** Input for this task follows **

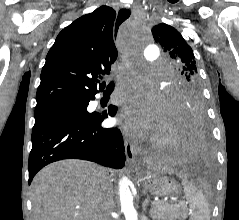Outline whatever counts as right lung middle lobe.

** End of Input for this task **
** Input for this task follows **

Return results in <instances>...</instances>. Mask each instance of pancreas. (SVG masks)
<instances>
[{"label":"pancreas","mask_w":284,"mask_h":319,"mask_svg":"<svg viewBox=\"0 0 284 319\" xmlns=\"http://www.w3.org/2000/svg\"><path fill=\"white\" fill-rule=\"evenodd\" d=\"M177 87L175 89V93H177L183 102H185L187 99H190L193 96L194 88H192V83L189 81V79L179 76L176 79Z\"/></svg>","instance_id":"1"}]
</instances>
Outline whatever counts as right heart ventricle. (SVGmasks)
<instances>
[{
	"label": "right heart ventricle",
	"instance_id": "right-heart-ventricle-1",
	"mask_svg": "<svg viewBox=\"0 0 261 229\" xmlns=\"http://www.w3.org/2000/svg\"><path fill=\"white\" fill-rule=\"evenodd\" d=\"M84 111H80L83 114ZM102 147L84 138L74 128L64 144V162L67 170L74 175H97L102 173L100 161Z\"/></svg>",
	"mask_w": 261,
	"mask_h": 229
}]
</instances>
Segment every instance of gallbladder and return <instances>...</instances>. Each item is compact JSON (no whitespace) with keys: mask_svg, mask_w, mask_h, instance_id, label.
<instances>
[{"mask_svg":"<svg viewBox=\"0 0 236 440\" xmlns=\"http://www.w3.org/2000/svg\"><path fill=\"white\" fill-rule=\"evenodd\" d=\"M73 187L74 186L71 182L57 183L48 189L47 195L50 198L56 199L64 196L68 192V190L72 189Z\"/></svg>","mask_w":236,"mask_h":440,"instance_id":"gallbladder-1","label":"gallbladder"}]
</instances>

** End of Input for this task **
** Input for this task follows **

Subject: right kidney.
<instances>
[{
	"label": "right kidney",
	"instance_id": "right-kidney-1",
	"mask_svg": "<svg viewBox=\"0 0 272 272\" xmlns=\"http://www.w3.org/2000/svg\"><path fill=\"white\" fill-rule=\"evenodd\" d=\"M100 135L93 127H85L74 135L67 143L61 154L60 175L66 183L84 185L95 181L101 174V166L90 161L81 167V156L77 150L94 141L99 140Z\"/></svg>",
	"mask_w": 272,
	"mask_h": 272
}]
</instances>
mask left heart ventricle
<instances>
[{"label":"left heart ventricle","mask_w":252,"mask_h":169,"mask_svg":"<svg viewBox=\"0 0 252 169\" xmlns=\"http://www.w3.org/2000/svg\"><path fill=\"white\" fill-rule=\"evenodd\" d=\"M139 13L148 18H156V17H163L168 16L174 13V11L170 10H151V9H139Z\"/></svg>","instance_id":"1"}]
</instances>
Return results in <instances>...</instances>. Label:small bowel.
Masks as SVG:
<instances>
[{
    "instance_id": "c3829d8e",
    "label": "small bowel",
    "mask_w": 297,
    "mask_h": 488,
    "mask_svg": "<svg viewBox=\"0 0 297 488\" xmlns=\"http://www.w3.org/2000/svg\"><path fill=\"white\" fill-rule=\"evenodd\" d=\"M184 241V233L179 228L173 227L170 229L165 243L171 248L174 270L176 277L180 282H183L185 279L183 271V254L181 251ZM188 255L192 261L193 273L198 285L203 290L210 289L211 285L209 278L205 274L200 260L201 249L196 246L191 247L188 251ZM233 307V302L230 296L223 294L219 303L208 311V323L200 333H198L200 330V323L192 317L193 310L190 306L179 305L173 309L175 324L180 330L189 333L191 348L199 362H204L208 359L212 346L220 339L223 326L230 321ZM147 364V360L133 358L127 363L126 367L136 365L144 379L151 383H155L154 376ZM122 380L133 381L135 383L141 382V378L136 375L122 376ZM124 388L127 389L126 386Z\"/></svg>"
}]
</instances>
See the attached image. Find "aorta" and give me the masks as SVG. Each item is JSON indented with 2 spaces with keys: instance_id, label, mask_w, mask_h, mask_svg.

** End of Input for this task **

* [Problem to work on] Print exactly the lines of the listing above starting at the line containing "Return results in <instances>...</instances>. Label:small" and ending at the line containing "See the attached", both included.

* [Result of this exercise]
Return results in <instances>...</instances>. Label:small bowel.
Masks as SVG:
<instances>
[{
    "instance_id": "c3829d8e",
    "label": "small bowel",
    "mask_w": 297,
    "mask_h": 488,
    "mask_svg": "<svg viewBox=\"0 0 297 488\" xmlns=\"http://www.w3.org/2000/svg\"><path fill=\"white\" fill-rule=\"evenodd\" d=\"M184 241V233L179 228L173 227L170 229L165 243L171 248L174 270L176 277L180 282H183L185 279L183 271V254L181 251ZM188 255L192 261L193 273L198 285L203 290L210 289L211 285L209 278L205 274L200 260L201 249L196 246L191 247L188 251ZM233 307V302L230 296L223 294L219 303L208 311V323L200 333H198L200 330V323L192 317L193 310L190 306L179 305L173 309L175 324L180 330L189 333L191 348L199 362H204L208 359L212 346L220 339L223 326L230 321ZM147 364V360L133 358L127 363L126 367L136 365L144 379L151 383H155L154 376ZM122 380L133 381L135 383L141 382V378L136 375L122 376ZM124 388L127 389L126 386Z\"/></svg>"
}]
</instances>
See the attached image. Find "aorta" and give me the masks as SVG. Each item is JSON indented with 2 spaces with keys: instance_id, label, mask_w, mask_h, mask_svg.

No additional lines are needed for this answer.